When Sally wakes up, the sun is gone and there is only darkness. Her head feels like someone is using a crowbar to hit inside the walls of her skull. She switches the lamp on and finds water and some painkillers on the night stand.


Sally is very grateful to her parents.


She pops the pills in and drinks the water.


There is a knock on the door. Sally sits up and stares at the door.


“Won’t you let me in?” he asks, there is no sound of sharp nails on the wood, no chatter in the wind and no weeping under her floors. Just silence and his voice. Sally goes to the door.


She opens it.


The strange man from the mirror is standing before her. He stares at her, red eyes unblinking and unnerving. Sally is shaking but she speaks,


“You may come in.”


He does.




Sally does not expect it.


She had imagined it.


But what she imagined was not this.


This is different.


He is insatiable.


But then again, so is she.




When Sally wakes up, there are bite marks all over her body and a sweet ache she pretends is not there. He stands in the corner of the room studying her, impeccable and neat, as if he was not the one who laid with her a few hours ago.


She calls his name, snapping him out of his thoughts.


“You’ve had me.” she states, “Exactly as they promised.”


They being her dead parents.


“Leave my home and go back to the forest where you home lies.”


He frowns, “I was promised a bride.”


“I’m an adult, no longer property of my parent. I choose who I wed,” she counters, “The deal was my purity which I gave. Now leave.”


“Become my bride.” he says, “I can’t go back unmated. I will never hear the end of it.”


“I will not leave my home.”


a pause


“Then this will be my home as well.”




Molly is wearing a bright green shirt with a long black skirt.
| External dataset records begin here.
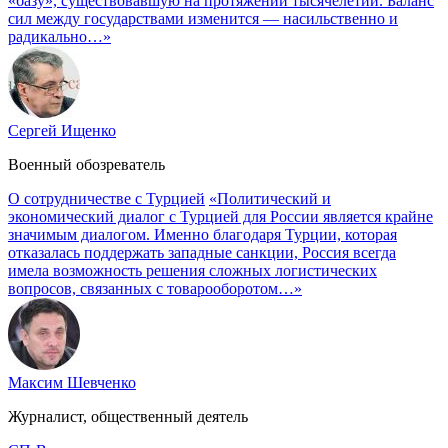
«базу», существовавшую на протяжении тысячелетий. Баланс
сил между государствами изменится — насильственно и
радикально…»
Сергей Ищенко
Военный обозреватель
О сотрудничестве с Турцией
«Политический и
экономический диалог с Турцией для России является крайне
значимым диалогом. Именно благодаря Турции, которая
отказалась поддержать западные санкции, Россия всегда
имела возможность решения сложных логистических
вопросов, связанных с товарооборотом…»
Максим Шевченко
Журналист, общественный деятель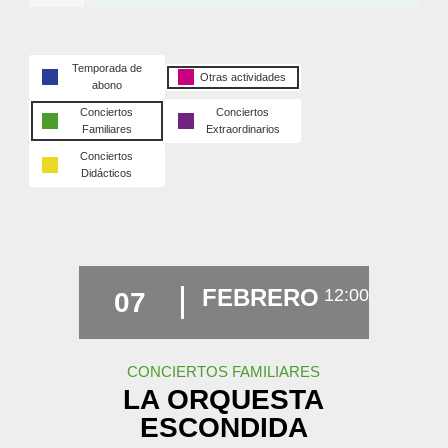
Temporada de
Otras actividades
abono
Conciertos
Conciertos
Familiares
Extraordinarios
Conciertos
Didácticos
FEBRERO
12:00
07
CONCIERTOS FAMILIARES
LA ORQUESTA
ESCONDIDA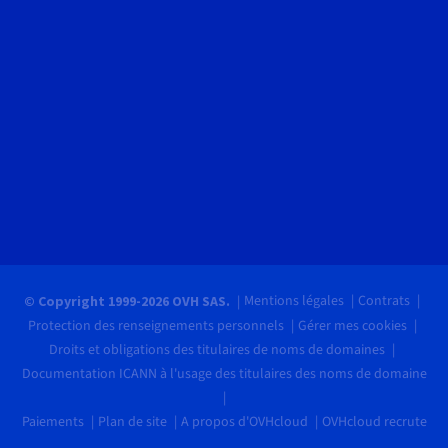
Mentions légales
Contrats
© Copyright 1999-2026 OVH SAS.
Protection des renseignements personnels
Gérer mes cookies
Droits et obligations des titulaires de noms de domaines
Documentation ICANN à l'usage des titulaires des noms de domaine
Paiements
Plan de site
A propos d'OVHcloud
OVHcloud recrute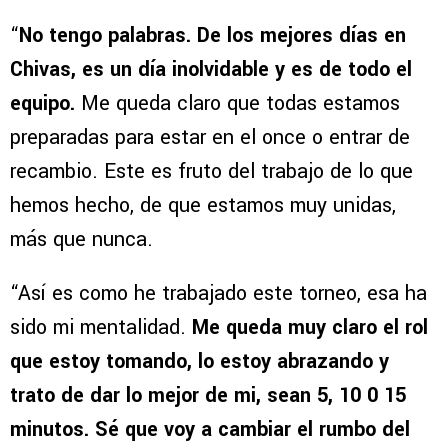
“
No tengo palabras. De los mejores días en
Chivas, es un día inolvidable y es de todo el
equipo.
Me queda claro que todas estamos
preparadas para estar en el once o entrar de
recambio. Este es fruto del trabajo de lo que
hemos hecho, de que estamos muy unidas,
más que nunca.
“Así es como he trabajado este torneo, esa ha
sido mi mentalidad.
Me queda muy claro el rol
que estoy tomando, lo estoy abrazando y
trato de dar lo mejor de mi, sean 5, 10 0 15
minutos. Sé que voy a cambiar el rumbo del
She glances at him, an amused smile on her face. “So this is where you’ve been hiding?” she pricks her fingers and a drip of blood hits the skull. “Mycroft was worried about you.”
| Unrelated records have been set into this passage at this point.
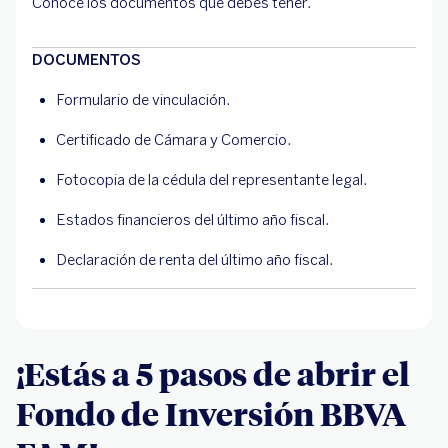
Conoce los documentos que debes tener.
DOCUMENTOS
Formulario de vinculación.
Certificado de Cámara y Comercio.
Fotocopia de la cédula del representante legal.
Estados financieros del último año fiscal.
Declaración de renta del último año fiscal.
¡Estás a 5 pasos de abrir el
Fondo de Inversión BBVA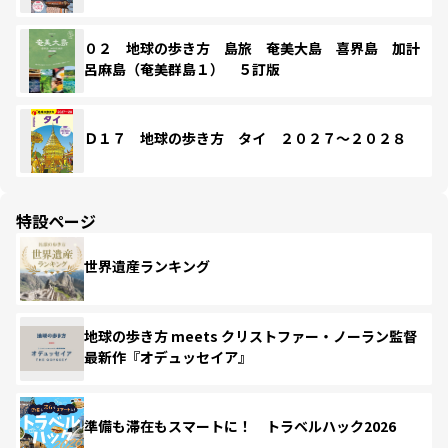
０２ 地球の歩き方 島旅 奄美大島 喜界島 加計
呂麻島（奄美群島１） ５訂版
Ｄ１７ 地球の歩き方 タイ ２０２７～２０２８
特設ページ
世界遺産ランキング
地球の歩き方 meets クリストファー・ノーラン監督
最新作『オデュッセイア』
準備も滞在もスマートに！ トラベルハック2026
The male snorted, “He has Greg so it was safe to assume he would be fine.”


Molly laughs, “Mate envy.” she whispers to Sally, “ pretty common among unmated siblings.” Sally shrugs, she licks her thumb and wipes it on the nose of the skull. The blood merges with the saliva and starts to move.


“I’ll have you know, I am indeed mated.”


“You actually agreed?”


“He marries into my family” Sally answers, she watches the pattern of admiration the liquid makes on the crown of the skull. It is quite pretty.


“Oh, but you actually agreed to marry him? When you no longer had to?”


She glances at him then back at the skull. She thinks of the creaky house and her parents.Unlike Molly, it took time but Sally loves them both.


“I don’t mind.” she answers.


She thinks she can grow to love him too.